### Exercise prompt:
With the string "hình" as the filter, copy each matching line from the records.

[Dataset entries]
>>>>
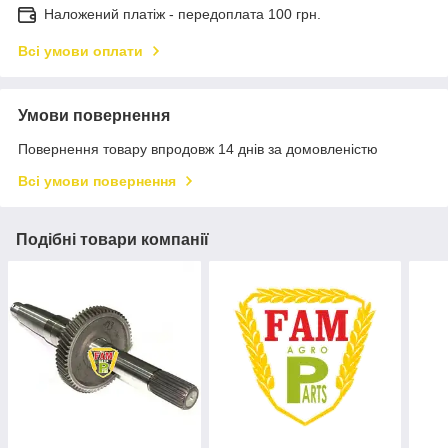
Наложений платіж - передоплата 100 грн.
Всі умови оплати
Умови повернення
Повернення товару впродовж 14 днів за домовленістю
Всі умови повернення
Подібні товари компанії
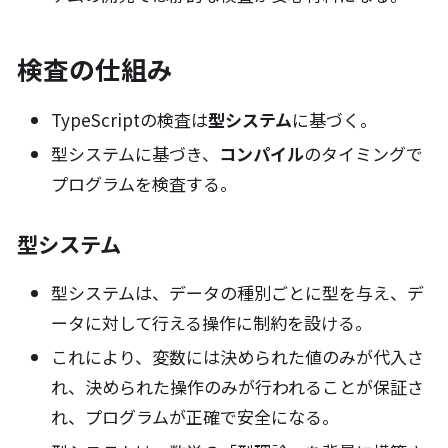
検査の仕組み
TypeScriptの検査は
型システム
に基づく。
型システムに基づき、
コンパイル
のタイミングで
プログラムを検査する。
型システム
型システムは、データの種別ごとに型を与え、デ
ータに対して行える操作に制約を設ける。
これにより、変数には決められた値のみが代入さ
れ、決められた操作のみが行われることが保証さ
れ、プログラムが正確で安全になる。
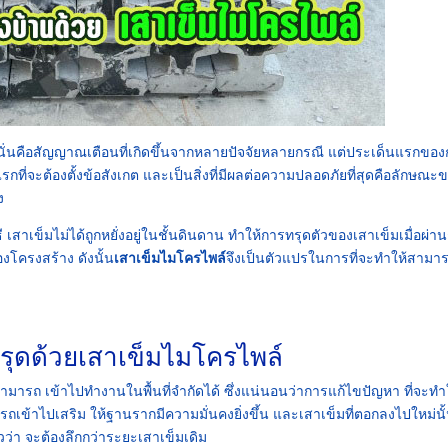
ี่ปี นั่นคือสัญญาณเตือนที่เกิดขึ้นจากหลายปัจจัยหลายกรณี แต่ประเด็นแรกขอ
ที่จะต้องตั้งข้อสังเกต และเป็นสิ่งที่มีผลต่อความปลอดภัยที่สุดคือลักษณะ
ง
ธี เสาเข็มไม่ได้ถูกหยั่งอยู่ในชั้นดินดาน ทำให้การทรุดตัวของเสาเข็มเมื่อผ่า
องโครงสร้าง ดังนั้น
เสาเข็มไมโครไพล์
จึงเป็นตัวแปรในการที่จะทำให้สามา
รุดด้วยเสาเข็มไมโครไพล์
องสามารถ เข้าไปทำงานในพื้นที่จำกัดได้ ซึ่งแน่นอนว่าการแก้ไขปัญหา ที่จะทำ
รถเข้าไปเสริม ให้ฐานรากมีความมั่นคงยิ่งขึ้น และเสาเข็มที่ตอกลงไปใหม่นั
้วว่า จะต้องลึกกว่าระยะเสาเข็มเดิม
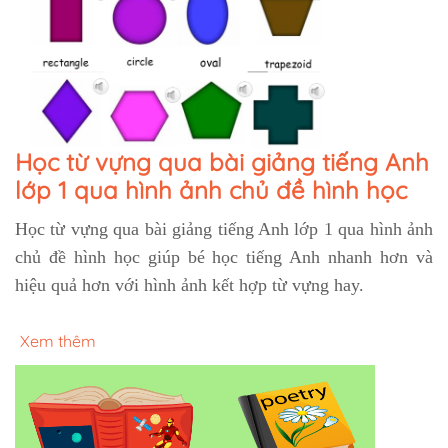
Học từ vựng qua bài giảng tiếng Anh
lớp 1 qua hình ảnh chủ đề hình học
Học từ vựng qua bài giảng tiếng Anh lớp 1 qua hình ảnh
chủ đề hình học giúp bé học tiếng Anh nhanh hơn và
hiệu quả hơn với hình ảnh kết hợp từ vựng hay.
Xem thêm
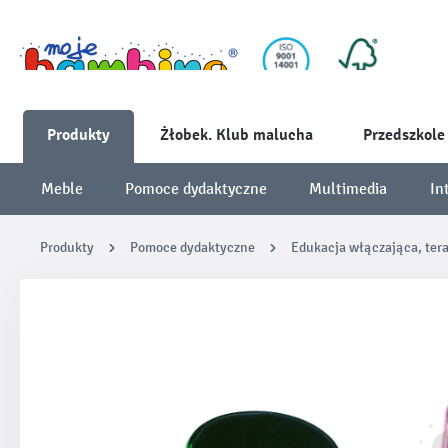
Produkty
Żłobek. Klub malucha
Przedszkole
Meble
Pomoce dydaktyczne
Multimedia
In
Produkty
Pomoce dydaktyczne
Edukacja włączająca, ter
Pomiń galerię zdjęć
<<<<
### Task solution:
lớp 1 qua hình ảnh chủ đề hình học
Học từ vựng qua bài giảng tiếng Anh lớp 1 qua hình ảnh
chủ đề hình học giúp bé học tiếng Anh nhanh hơn và
hiệu quả hơn với hình ảnh kết hợp từ vựng hay.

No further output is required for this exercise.